Synapte (Synapta), s. Holothurioideen.
Synäresis (Synizesis, griech.), in der Grammatik s. v. w. Kontraktion (s. d.).
Synarthrosis (griech.), unbewegliche Knochenverbindung durch die Naht, die Knorpelfuge (Synchondrosis oder Symphysis) und die Syndesmosis (feste Vereinigung durch Bänder).
Syncelli (griech. Synkelloi), in der griech. Kirche etwa seit dem 4. Jahrh. Hilfs- oder Hausgeistliche, Vertraute der Bischöfe.
Synchondrose (griech.), s. Knochen, S. 877.
Synchronismus (griech., "Gleichzeitigkeit"), in der Geschichte das Zusammentreffen verschiedener Begebenheiten in einem und demselben Zeitpunkt. Synchronistische Geschichtserzählung nennt man daher diejenige, in welcher die in dieselbe Zeit fallenden Begebenheiten unter verschiedenen Völkern und in verschiedenen Ländern nebeneinander fortschreitend dargestellt werden. Zum Studium der Geschichte dienen synchronistische Tabellen, d. h. Verzeichnisse, in denen in nebeneinander stehenden Kolumnen die Hauptbegebenheiten der Geschichte verschiedener Völker angeführt sind.
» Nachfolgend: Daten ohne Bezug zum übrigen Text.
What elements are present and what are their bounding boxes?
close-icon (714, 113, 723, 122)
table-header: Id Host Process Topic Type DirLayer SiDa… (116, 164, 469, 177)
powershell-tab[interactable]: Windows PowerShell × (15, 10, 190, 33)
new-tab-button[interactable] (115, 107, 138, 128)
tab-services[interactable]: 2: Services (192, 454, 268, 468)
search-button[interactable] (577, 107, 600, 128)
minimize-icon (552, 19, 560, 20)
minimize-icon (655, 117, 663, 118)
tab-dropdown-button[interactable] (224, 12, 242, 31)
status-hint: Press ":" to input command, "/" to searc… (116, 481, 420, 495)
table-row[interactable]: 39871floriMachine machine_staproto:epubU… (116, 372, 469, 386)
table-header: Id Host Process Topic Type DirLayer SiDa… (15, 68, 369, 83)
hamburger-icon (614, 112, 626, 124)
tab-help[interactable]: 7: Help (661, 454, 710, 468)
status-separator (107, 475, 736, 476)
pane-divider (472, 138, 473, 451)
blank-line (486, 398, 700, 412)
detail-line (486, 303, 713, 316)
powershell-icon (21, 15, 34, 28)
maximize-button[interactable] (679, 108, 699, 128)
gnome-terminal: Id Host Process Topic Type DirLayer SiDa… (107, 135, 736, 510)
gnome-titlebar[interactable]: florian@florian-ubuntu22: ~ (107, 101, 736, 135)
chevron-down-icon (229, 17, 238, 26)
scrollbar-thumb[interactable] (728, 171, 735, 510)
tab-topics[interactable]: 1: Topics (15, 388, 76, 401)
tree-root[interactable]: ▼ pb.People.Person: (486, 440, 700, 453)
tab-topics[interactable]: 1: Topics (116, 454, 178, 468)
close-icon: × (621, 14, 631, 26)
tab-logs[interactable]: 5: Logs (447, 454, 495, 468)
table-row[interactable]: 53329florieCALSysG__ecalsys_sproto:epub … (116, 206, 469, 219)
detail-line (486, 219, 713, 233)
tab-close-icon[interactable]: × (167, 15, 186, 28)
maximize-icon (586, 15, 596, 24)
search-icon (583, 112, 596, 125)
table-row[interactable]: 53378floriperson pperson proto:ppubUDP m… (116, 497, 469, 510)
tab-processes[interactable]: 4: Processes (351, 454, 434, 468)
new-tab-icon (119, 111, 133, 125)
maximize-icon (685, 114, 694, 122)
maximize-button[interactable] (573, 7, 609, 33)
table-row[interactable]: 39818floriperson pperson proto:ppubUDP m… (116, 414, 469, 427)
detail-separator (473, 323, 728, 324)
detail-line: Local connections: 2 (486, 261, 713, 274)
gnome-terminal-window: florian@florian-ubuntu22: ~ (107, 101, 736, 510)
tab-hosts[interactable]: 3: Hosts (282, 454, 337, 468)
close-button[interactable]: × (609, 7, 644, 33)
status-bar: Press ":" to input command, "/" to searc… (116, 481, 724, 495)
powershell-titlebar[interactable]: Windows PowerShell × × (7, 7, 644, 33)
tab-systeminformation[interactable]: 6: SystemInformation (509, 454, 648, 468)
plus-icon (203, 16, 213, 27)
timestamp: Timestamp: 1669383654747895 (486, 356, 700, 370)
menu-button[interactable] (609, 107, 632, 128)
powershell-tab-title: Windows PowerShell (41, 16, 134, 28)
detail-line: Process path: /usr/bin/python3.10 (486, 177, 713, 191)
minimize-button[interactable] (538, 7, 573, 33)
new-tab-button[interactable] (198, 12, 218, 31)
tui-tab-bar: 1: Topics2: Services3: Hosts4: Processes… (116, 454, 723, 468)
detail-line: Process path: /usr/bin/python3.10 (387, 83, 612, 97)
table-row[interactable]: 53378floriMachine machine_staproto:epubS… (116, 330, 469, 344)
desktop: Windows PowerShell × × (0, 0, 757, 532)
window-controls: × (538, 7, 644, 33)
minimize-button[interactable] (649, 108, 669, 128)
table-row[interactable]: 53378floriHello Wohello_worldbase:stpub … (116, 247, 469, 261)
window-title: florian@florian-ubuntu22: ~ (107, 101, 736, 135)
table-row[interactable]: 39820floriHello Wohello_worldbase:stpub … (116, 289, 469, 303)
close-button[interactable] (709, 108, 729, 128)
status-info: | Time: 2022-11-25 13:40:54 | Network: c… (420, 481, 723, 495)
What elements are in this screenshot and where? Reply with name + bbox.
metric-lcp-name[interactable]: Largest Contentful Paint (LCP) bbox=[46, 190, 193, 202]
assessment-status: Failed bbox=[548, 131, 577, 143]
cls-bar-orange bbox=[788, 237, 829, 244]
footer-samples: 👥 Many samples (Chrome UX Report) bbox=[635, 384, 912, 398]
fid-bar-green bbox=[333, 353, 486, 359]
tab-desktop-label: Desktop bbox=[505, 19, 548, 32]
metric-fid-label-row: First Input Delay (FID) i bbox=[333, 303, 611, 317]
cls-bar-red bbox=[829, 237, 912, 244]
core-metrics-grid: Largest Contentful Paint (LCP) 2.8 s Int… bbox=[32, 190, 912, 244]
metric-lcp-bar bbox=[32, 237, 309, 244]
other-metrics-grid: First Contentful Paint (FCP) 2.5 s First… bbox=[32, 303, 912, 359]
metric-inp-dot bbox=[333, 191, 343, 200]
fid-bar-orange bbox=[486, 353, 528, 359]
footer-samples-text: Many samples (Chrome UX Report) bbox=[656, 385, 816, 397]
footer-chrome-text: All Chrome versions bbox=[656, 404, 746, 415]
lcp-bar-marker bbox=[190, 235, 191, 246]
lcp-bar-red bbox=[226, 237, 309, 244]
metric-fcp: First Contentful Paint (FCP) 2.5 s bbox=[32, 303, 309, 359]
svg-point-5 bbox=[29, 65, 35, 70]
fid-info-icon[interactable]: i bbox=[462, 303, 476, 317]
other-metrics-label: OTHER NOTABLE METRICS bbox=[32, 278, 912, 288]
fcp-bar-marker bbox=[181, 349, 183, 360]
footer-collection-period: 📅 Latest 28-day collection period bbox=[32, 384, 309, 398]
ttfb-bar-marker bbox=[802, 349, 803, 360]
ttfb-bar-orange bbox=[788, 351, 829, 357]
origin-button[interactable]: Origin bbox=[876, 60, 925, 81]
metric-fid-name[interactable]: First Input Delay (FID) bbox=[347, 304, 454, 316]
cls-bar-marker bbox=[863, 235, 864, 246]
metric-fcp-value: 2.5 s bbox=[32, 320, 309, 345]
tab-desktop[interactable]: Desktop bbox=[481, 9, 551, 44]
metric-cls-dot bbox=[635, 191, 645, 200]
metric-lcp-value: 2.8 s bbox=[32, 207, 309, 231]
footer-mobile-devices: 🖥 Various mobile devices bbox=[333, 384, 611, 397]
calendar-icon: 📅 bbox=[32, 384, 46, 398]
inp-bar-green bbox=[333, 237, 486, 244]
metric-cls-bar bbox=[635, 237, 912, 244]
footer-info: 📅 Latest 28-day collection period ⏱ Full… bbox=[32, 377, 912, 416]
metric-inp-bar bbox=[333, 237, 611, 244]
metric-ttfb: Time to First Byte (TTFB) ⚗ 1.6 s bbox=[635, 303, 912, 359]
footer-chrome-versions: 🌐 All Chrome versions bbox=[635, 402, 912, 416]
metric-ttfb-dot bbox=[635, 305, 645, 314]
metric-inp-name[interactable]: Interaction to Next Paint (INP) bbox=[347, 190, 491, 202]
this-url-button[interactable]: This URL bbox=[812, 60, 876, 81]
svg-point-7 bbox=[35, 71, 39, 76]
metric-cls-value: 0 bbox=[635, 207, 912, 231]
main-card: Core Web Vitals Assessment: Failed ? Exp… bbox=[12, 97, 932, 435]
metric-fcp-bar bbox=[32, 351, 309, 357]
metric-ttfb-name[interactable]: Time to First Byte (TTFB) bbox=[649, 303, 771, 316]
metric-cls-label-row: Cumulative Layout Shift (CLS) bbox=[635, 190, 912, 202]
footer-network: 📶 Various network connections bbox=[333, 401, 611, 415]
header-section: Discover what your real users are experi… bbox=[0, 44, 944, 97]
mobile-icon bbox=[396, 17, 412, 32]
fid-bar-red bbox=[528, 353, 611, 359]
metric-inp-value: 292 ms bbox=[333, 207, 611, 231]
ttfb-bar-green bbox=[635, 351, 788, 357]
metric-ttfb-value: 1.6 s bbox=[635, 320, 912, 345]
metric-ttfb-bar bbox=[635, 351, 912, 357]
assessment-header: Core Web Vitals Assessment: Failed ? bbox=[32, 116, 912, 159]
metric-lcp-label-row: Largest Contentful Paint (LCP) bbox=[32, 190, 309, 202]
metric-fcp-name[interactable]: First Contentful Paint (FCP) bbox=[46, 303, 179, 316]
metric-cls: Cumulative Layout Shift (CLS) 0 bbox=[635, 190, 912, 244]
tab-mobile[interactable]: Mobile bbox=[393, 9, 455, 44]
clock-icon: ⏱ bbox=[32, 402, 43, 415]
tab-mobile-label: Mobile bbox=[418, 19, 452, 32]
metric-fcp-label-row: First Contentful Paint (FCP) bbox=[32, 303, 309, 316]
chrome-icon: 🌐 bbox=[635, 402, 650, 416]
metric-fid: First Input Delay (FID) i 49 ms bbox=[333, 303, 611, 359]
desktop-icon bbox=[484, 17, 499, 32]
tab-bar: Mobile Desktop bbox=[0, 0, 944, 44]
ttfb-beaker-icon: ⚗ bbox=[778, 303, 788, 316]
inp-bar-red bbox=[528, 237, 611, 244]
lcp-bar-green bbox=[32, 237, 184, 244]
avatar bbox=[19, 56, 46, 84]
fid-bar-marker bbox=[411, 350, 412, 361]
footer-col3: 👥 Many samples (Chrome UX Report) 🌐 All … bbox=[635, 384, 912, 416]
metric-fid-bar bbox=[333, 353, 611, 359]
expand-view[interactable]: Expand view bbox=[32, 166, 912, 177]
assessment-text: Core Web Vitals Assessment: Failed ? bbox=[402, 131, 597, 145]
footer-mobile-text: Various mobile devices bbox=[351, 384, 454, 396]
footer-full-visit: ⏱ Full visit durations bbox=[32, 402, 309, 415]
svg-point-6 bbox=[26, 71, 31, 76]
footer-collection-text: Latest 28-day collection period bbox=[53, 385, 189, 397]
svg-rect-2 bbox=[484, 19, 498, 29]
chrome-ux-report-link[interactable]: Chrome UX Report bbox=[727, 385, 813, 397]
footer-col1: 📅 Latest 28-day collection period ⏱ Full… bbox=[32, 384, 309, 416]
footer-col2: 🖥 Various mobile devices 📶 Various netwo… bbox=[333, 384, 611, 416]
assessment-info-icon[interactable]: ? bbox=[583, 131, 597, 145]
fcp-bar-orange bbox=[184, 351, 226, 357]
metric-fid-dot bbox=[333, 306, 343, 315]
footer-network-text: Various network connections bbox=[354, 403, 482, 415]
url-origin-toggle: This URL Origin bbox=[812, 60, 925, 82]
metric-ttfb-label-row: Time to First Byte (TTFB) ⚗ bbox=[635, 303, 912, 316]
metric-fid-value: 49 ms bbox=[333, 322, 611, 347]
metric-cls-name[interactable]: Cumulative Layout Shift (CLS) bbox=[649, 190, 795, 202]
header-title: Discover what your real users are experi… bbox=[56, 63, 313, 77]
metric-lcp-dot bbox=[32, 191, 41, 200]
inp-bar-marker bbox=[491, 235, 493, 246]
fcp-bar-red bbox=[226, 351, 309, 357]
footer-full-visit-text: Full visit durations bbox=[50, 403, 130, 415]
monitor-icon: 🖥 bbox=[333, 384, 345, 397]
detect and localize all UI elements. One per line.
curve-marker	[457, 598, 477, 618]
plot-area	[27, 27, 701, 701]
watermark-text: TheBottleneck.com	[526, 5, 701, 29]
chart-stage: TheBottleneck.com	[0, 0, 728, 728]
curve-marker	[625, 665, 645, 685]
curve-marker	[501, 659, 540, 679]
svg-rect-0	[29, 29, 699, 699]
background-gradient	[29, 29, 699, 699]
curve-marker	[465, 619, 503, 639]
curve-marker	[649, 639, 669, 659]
Syndaktylie (Daktylosymphysis, griech.), Verwachsung der Finger untereinander. Kommt angeboren vor und ist entweder so vollkommen, daß man nur am Skelett die einzelnen Finger getrennt erkennen kann, oder mehr oberflächlich, so z. B. daß eine Art Schwimmhaut die ersten Fingerglieder verbindet. Erworben wird S. nach Verbrennungen. Die Behandlung besteht in der operativen Trennung der Finger, oder sie sucht durch Dehnungen und Bewegungen narbige Verwachsungen beweglicher zu machen.
Syndesmologie (griech.), Bänderlehre, Teil der Anatomie (s. d.).
Syndesmose (griech.), s. Knochen, S. 877.